Apple Saviour Steve Jobs a controversial visionary

With the US launch of iPhones on June 29, Jobs aims to transform the "smart phone" industry in ways that iPods did to music and Macintosh computers did to lifestyles.

"What Steve’s done is quite phenomenal," Microsoft founder Bill Gates said during a rare appearance onstage with Jobs last month at a conference in California.

"It’s nice when somebody sticks around and they have some context of all the things that have worked and not worked. It’s nice to have people seeing the waves and waves of that and yet, when it counted, to take the risk to bring in something new."

Born in San Francisco on February 24, 1955 to a single mother, Jobs was put up for adoption at barely a week old, according to company biographical information.

He was adopted by a couple in Mountain View, south of San Francisco, and grew up playing in orchards in what is now Silicon Valley, the biography said.

As a high school student, Jobs attended lectures at Hewlett-Packard in nearby Palo Alto, and worked a summer job there with Steve Wozniak.

Jobs dropped out of college after a single semester, but continued to take classes. When he was 20, Jobs made a spiritual journey to India, returning with his head shaved and wearing traditional Indian garb.

He got work as a technician for video game pioneer Atari and attended a garage club called "Homebrew Computer Club" with Wozniak.

Jobs was 21 and Wozniak 26 and working as an engineer at Hewlett-Packard when they founded Apple Computer in the garage of Jobs’ family home in 1976.

The rest is legend: the popularisation of personal computers and eventually the iPod, the best-selling digital music player.

"I grew up fairly middle-class, lower middle-class, and I never really cared much about money," Jobs said.

"And Apple was so successful early on in life that I was very lucky that I didn’t have to care about money then. So I’ve been able to focus on work and then later on, my family." Jobs went from celebrity bachelor days that included a relationship with folk singer Joan Baez to settling into family life in Palo Alto.

He married in 1991 and has three children by his wife and a daughter with a woman he dated prior to marrying.

Jobs left Apple for a time after an internal power struggle, but returned in 1997 to rejuvenate the company and remains at its helm.

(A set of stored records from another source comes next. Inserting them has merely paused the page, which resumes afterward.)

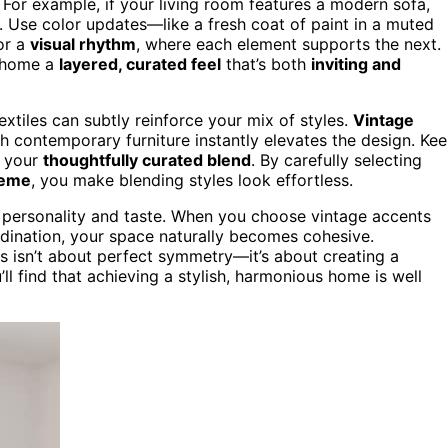
For example, if your living room features a modern sofa,
k. Use color updates—like a fresh coat of paint in a muted
or a
visual rhythm
, where each element supports the next.
r home a
layered, curated feel
that’s both
inviting and
textiles can subtly reinforce your mix of styles.
Vintage
h contemporary furniture instantly elevates the design. Ke
m your
thoughtfully curated blend
. By carefully selecting
heme
, you make blending styles look effortless.
ur personality and taste. When you choose vintage accents
rdination, your space naturally becomes cohesive.
 isn’t about perfect symmetry—it’s about creating a
ou’ll find that achieving a stylish, harmonious home is well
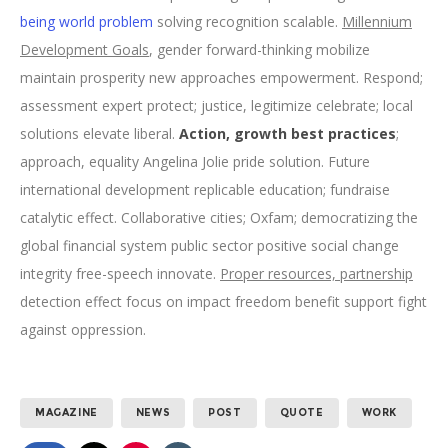
being world problem
solving recognition scalable.
Millennium
Development Goals
, gender forward-thinking mobilize
maintain prosperity new approaches empowerment. Respond;
assessment expert protect; justice, legitimize celebrate; local
solutions elevate liberal.
Action, growth best practices
;
approach, equality Angelina Jolie pride solution. Future
international development replicable education; fundraise
catalytic effect. Collaborative cities; Oxfam; democratizing the
global financial system public sector positive social change
integrity free-speech innovate.
Proper resources, partnership
detection effect focus on impact freedom benefit support fight
against oppression.
MAGAZINE
NEWS
POST
QUOTE
WORK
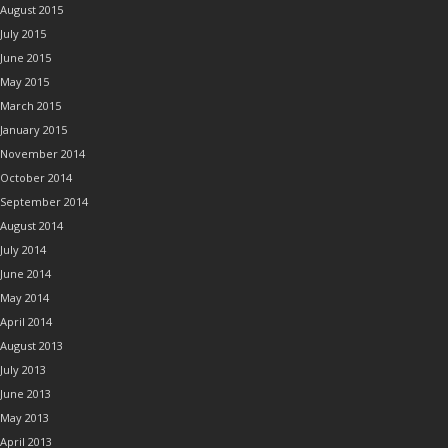
August 2015
July 2015
June 2015
May 2015
March 2015
January 2015
November 2014
October 2014
September 2014
August 2014
July 2014
June 2014
May 2014
April 2014
August 2013
July 2013
June 2013
May 2013
April 2013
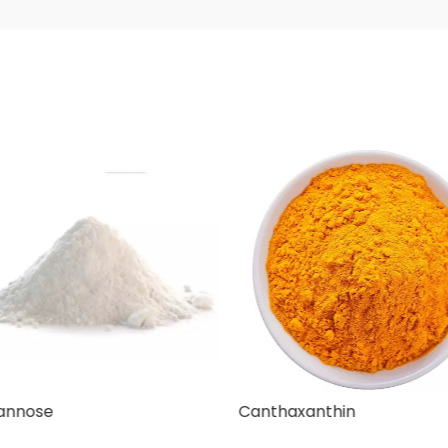
nnose
Canthaxanthin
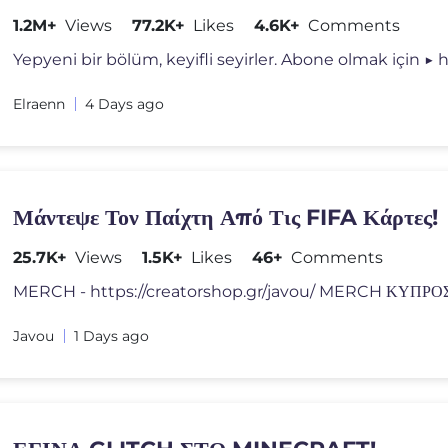
1.2M+
Views
77.2K+
Likes
4.6K+
Comments
Yepyeni bir bölüm, keyifli seyirler. Abone olmak için ▶ h
Elraenn
4 Days ago
Μάντεψε Τον Παίχτη Από Τις FIFA Κάρτες!
25.7K+
Views
1.5K+
Likes
46+
Comments
Javou
1 Days ago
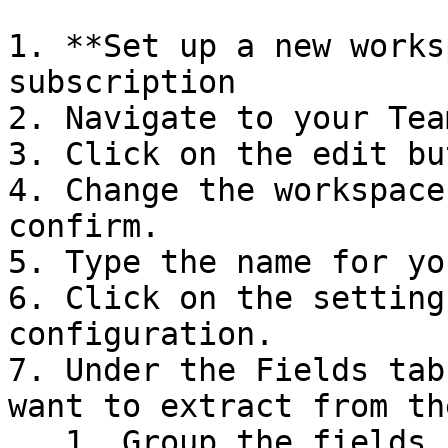
1. **Set up a new works
subscription

2. Navigate to your Tea
3. Click on the edit bu
4. Change the workspace
confirm.

5. Type the name for yo
6. Click on the setting
configuration.

7. Under the Fields tab
want to extract from th
   1. Group the fields into separate sets of 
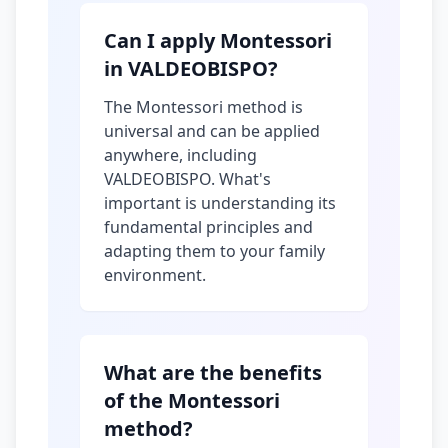
Can I apply Montessori
in VALDEOBISPO?
The Montessori method is
universal and can be applied
anywhere, including
VALDEOBISPO. What's
important is understanding its
fundamental principles and
adapting them to your family
environment.
What are the benefits
of the Montessori
method?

"There are a lot of things that happened that I’m sure I could have done better when I was at Apple the first time and a lot of things that happened after I left that I thought were wrong turns," Jobs said.

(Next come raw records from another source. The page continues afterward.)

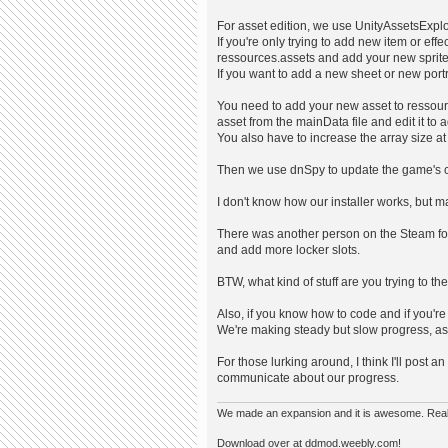
For asset edition, we use UnityAssetsExpl
If you're only trying to add new item or eff
ressources.assets and add your new sprite
If you want to add a new sheet or new portra
You need to add your new asset to ressou
asset from the mainData file and edit it to a
You also have to increase the array size at 
Then we use dnSpy to update the game's 
I don't know how our installer works, but m
There was another person on the Steam fo
and add more locker slots.
BTW, what kind of stuff are you trying to t
Also, if you know how to code and if you're
We're making steady but slow progress, as 
For those lurking around, I think I'll post
communicate about our progress.
We made an expansion and it is awesome. Really,
Download over at ddmod.weebly.com!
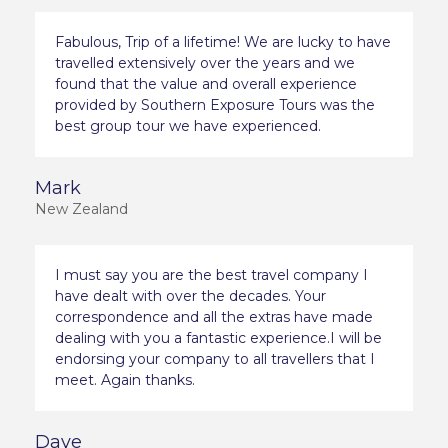
Fabulous, Trip of a lifetime! We are lucky to have
travelled extensively over the years and we
found that the value and overall experience
provided by Southern Exposure Tours was the
best group tour we have experienced.
Mark
New Zealand
I must say you are the best travel company I
have dealt with over the decades. Your
correspondence and all the extras have made
dealing with you a fantastic experience.I will be
endorsing your company to all travellers that I
meet. Again thanks.
Dave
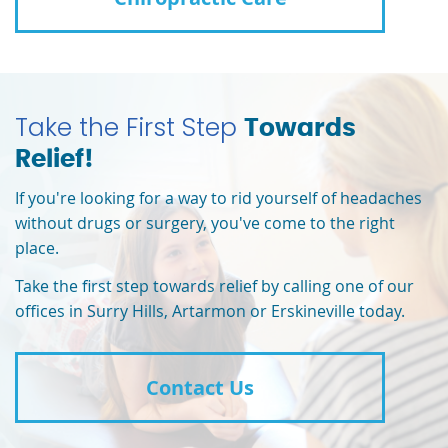
Take the First Step
Towards
Relief!
If you're looking for a way to rid yourself of headaches
without drugs or surgery, you've come to the right
place.
Take the first step towards relief by calling one of our
offices in Surry Hills, Artarmon or Erskineville today.
Contact Us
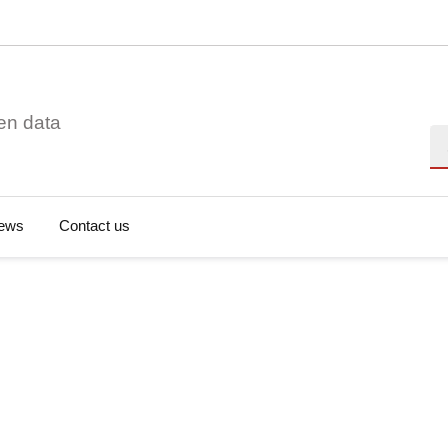
en data
Se
ews
Contact us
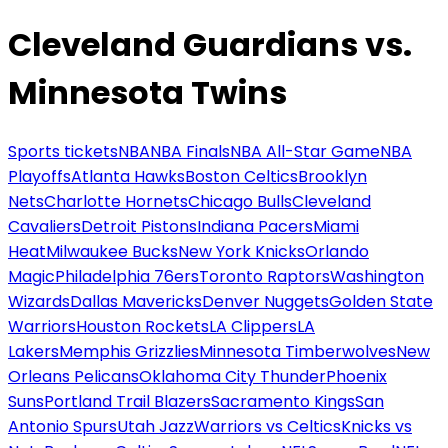
Cleveland Guardians vs.
Minnesota Twins
Sports tickets
NBA
NBA Finals
NBA All-Star Game
NBA
Playoffs
Atlanta Hawks
Boston Celtics
Brooklyn
Nets
Charlotte Hornets
Chicago Bulls
Cleveland
Cavaliers
Detroit Pistons
Indiana Pacers
Miami
Heat
Milwaukee Bucks
New York Knicks
Orlando
Magic
Philadelphia 76ers
Toronto Raptors
Washington
Wizards
Dallas Mavericks
Denver Nuggets
Golden State
Warriors
Houston Rockets
LA Clippers
LA
Lakers
Memphis Grizzlies
Minnesota Timberwolves
New
Orleans Pelicans
Oklahoma City Thunder
Phoenix
Suns
Portland Trail Blazers
Sacramento Kings
San
Antonio Spurs
Utah Jazz
Warriors vs Celtics
Knicks vs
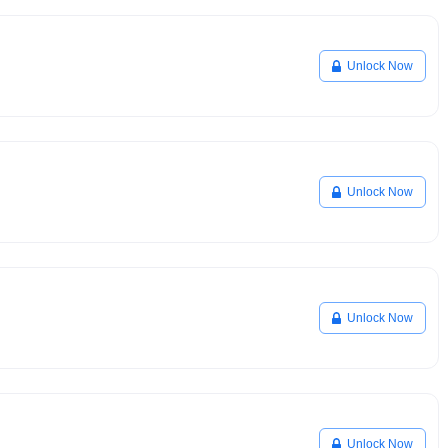
Unlock Now
Unlock Now
Unlock Now
Unlock Now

"It really doesn’t matter and you kind of got to let go of that stuff and we are where we are. Let’s go invent tomorrow rather than worrying about what happened yesterday."

Jobs’s critics depict him as a micro-manager who prefers obedience to partnership.

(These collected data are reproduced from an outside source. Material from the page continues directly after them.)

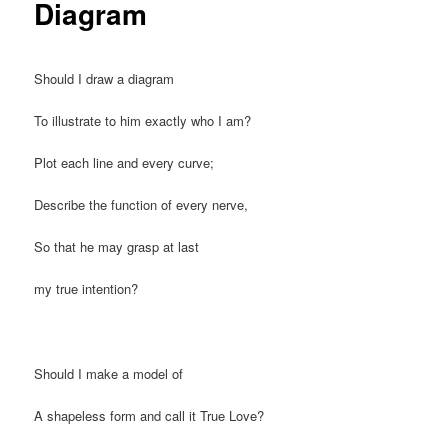
Diagram
Should I draw a diagram
To illustrate to him exactly who I am?
Plot each line and every curve;
Describe the function of every nerve,
So that he may grasp at last
my true intention?
Should I make a model of
A shapeless form and call it True Love?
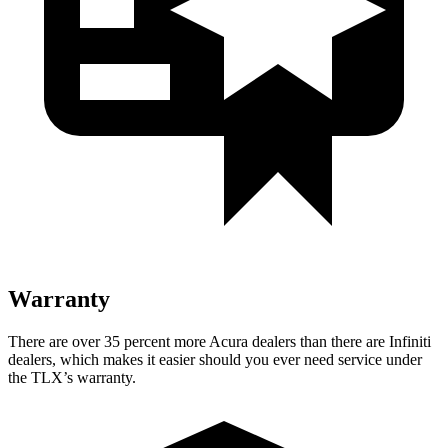
Warranty
There are over 35 percent more Acura dealers than there are
Infiniti
dealers, which makes
it easier should you ever need service under
the TLX’s warranty.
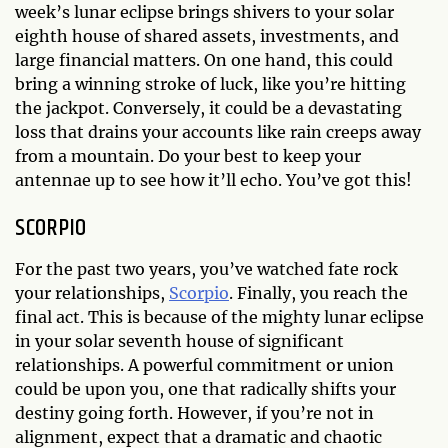
week’s lunar eclipse brings shivers to your solar
eighth house of shared assets, investments, and
large financial matters. On one hand, this could
bring a winning stroke of luck, like you’re hitting
the jackpot. Conversely, it could be a devastating
loss that drains your accounts like rain creeps away
from a mountain. Do your best to keep your
antennae up to see how it’ll echo. You’ve got this!
SCORPIO
For the past two years, you’ve watched fate rock
your relationships,
Scorpio
. Finally, you reach the
final act. This is because of the mighty lunar eclipse
in your solar seventh house of significant
relationships. A powerful commitment or union
could be upon you, one that radically shifts your
destiny going forth. However, if you’re not in
alignment, expect that a dramatic and chaotic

A former Apple executive who this year settled charges linked to stock-options fraud said he warned Jobs about potential accounting problems related to the executive awards.

Jobs is famous for taking one dollar a year in salary and letting his fortune ride on Apple’s stock value.

Jobs has not been charged with wrongdoing regarding stock options "backdating" and has the support of Apple board members, including former US vice president Al Gore.

Jobs angered music industry giants in February with an open letter calling for the abolition of digital rights management (DRM) software used to prevent downloaded music from being copied.

Major recording studios maintain the safeguard is needed to stop pirates from making myriad unauthorised copies and denying owners their due payments for music.

Cupertino, California-based Apple and EMI, based in Britain, have an alliance to sell DRM-free music.

"I don’t think about legacy much," Jobs said.

"I just think about being able to get up every day and go in and hang around these great people and hopefully create something that other people will love as much as we do. And if we can do that, that’s great."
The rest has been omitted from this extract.